*Assignment*: Using the entries that follow, report how many lines contain the word "Jana". Only the number is wanted.

*Supplied material*:
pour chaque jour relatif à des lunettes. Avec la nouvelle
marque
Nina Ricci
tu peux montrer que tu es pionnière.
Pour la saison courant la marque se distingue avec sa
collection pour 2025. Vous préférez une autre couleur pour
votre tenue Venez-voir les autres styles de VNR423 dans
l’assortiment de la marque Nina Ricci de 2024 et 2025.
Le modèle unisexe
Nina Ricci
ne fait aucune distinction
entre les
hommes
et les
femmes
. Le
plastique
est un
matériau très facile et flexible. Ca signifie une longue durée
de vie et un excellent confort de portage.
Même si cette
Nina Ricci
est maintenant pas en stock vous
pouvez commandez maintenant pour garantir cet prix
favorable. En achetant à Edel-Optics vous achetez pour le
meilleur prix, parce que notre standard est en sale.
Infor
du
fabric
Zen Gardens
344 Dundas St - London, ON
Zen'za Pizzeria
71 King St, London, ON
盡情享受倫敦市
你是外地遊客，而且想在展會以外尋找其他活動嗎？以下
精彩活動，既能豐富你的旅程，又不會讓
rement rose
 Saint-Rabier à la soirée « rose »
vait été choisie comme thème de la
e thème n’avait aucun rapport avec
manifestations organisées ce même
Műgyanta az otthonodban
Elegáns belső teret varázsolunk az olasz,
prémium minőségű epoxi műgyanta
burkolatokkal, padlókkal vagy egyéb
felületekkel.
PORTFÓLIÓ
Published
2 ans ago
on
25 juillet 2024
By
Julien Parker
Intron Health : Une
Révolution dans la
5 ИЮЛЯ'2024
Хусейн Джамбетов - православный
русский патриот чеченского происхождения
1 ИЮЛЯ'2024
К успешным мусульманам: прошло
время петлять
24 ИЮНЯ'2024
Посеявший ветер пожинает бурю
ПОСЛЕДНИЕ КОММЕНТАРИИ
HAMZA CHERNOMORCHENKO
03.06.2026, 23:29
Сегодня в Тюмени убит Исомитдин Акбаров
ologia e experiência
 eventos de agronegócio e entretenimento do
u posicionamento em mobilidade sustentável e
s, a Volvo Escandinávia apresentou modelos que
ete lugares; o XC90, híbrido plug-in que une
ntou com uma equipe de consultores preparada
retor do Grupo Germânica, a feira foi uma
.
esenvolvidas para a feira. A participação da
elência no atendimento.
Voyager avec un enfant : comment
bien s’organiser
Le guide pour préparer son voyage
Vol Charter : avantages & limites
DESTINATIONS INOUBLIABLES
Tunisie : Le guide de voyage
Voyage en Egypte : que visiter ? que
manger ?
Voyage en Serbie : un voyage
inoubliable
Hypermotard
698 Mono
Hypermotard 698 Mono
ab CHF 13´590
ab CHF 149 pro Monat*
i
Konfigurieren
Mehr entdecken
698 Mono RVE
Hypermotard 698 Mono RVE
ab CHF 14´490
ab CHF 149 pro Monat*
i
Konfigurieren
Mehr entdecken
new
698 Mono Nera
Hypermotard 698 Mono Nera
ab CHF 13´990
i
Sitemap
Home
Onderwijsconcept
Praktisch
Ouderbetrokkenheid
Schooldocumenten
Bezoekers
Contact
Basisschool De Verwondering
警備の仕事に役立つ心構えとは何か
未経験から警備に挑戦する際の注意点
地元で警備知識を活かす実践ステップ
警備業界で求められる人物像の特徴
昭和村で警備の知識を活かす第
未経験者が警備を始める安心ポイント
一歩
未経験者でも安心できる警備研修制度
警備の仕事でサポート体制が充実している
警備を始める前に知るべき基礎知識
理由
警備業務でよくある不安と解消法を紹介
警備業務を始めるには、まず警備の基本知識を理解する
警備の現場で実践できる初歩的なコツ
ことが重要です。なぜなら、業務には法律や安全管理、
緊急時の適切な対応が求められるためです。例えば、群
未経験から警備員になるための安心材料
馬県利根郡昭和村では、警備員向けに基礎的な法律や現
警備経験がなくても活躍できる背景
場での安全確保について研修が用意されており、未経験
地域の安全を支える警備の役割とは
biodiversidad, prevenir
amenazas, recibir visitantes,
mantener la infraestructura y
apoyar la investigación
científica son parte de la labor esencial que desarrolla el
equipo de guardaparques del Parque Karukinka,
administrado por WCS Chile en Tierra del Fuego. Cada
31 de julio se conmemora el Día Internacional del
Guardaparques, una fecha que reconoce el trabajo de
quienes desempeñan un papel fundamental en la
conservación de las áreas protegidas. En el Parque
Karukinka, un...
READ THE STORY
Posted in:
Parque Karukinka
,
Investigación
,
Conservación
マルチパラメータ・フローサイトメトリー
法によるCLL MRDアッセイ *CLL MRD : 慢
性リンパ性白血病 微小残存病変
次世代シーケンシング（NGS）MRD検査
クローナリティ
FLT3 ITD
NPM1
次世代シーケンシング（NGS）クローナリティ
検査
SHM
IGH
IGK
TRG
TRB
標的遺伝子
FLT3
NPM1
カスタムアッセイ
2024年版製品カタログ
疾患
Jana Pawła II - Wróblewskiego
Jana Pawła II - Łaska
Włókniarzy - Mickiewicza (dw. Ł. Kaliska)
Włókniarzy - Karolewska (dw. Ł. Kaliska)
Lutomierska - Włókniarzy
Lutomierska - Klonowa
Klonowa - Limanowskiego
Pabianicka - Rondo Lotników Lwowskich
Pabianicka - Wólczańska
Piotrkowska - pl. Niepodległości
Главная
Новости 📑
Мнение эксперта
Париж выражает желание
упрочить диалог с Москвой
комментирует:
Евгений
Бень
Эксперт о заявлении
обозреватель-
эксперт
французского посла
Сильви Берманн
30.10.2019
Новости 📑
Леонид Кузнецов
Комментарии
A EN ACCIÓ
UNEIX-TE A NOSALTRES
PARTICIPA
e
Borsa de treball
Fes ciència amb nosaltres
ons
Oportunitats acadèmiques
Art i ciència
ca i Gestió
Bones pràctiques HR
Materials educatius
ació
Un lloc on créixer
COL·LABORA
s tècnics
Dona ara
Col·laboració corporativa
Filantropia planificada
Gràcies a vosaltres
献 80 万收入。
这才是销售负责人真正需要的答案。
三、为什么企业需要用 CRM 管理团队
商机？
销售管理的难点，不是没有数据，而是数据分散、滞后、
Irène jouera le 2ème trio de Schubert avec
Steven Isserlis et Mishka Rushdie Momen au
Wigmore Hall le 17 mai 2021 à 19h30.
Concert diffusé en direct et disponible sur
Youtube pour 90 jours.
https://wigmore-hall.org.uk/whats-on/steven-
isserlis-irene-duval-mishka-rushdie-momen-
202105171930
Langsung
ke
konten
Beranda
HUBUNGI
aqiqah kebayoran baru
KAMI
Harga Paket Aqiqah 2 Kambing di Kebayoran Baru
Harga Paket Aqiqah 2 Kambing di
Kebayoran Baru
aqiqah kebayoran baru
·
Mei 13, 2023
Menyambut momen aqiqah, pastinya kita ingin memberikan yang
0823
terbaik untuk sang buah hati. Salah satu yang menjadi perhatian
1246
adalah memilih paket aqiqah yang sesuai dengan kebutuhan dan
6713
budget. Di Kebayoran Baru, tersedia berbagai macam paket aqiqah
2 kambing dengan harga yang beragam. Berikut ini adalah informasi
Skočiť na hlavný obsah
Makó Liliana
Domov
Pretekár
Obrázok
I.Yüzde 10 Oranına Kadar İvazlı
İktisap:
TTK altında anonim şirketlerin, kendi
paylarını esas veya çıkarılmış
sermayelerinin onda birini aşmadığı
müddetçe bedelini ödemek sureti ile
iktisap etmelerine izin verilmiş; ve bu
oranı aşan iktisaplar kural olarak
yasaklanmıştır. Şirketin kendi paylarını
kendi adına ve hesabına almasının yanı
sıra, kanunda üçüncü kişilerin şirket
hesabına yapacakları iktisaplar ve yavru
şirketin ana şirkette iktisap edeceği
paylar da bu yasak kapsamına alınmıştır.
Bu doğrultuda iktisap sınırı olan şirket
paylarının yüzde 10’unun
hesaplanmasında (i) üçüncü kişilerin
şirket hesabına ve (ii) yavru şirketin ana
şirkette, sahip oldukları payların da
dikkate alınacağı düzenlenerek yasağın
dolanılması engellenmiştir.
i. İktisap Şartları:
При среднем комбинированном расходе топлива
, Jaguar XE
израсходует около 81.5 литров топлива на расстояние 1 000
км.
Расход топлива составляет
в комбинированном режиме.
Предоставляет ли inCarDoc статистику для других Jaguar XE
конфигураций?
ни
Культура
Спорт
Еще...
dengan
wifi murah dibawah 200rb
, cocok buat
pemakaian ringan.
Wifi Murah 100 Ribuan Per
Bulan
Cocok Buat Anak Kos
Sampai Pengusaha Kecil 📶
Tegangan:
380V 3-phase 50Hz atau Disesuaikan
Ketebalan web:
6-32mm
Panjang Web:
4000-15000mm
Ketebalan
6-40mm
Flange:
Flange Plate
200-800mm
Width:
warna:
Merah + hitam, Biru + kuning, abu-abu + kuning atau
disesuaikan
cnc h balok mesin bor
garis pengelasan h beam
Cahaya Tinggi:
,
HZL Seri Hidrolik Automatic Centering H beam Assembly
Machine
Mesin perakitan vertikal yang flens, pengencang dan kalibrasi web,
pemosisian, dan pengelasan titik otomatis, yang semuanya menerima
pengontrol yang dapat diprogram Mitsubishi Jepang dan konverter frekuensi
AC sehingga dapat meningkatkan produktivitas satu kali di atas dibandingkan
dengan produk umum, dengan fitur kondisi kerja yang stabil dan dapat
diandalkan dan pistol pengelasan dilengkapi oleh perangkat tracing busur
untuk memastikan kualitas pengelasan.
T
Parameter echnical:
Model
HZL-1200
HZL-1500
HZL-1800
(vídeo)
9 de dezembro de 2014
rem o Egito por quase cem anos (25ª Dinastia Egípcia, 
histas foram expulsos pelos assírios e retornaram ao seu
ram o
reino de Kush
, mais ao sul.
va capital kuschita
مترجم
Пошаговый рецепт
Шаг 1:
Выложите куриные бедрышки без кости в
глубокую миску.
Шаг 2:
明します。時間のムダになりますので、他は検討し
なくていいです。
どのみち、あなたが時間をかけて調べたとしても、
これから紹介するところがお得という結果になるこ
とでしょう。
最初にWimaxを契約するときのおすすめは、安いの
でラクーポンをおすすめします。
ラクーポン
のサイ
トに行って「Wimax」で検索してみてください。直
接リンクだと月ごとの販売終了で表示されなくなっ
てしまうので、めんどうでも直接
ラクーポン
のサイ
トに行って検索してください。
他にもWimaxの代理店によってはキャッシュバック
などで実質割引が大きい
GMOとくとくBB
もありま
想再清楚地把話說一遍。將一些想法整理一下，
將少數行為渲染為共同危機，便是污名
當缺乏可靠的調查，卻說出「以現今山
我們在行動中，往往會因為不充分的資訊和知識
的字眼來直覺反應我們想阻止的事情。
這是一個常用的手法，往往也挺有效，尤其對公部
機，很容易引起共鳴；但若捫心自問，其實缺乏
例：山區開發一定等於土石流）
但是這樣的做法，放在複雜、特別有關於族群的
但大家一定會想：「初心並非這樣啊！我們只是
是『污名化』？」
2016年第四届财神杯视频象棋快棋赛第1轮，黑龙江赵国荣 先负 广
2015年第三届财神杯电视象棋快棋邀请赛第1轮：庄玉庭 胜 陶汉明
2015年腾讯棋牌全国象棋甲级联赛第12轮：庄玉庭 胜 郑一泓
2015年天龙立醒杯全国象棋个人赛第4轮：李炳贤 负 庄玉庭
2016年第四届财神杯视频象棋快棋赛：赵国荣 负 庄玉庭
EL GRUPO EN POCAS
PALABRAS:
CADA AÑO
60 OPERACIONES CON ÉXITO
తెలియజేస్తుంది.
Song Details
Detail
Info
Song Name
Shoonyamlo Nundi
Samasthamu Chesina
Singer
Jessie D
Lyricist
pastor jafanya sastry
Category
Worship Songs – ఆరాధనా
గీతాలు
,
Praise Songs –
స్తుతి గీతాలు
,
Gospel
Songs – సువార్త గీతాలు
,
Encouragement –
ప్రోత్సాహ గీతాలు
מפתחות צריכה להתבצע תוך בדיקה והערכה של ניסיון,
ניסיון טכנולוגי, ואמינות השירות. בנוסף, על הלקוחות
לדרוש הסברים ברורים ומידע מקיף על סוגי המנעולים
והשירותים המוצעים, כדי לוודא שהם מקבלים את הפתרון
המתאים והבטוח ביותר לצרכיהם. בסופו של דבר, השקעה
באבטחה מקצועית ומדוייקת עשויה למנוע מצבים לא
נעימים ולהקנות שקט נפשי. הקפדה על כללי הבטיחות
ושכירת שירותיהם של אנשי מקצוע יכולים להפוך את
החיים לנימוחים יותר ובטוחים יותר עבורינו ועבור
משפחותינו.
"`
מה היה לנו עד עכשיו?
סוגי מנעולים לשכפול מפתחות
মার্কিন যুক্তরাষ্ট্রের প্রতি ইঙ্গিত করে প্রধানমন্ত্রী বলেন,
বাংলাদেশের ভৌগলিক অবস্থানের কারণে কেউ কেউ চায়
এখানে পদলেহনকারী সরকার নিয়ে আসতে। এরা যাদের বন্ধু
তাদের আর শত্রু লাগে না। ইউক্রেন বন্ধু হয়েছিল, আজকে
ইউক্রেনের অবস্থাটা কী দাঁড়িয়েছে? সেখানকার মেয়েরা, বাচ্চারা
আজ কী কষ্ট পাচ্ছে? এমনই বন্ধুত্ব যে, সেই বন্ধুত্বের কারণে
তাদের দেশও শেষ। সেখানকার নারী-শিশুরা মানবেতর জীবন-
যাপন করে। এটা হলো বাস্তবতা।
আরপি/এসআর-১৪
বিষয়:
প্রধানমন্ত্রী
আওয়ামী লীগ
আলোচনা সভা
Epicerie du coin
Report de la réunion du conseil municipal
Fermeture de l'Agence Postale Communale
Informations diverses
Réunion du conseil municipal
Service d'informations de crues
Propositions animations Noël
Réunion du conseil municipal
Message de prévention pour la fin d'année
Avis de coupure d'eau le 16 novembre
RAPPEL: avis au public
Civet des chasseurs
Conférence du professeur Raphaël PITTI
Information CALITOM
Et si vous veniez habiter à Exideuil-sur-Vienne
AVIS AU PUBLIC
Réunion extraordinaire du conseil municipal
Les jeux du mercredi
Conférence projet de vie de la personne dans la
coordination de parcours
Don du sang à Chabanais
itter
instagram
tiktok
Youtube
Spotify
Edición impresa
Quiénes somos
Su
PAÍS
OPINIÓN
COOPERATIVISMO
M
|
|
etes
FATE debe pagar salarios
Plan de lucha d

*Answer box*: 2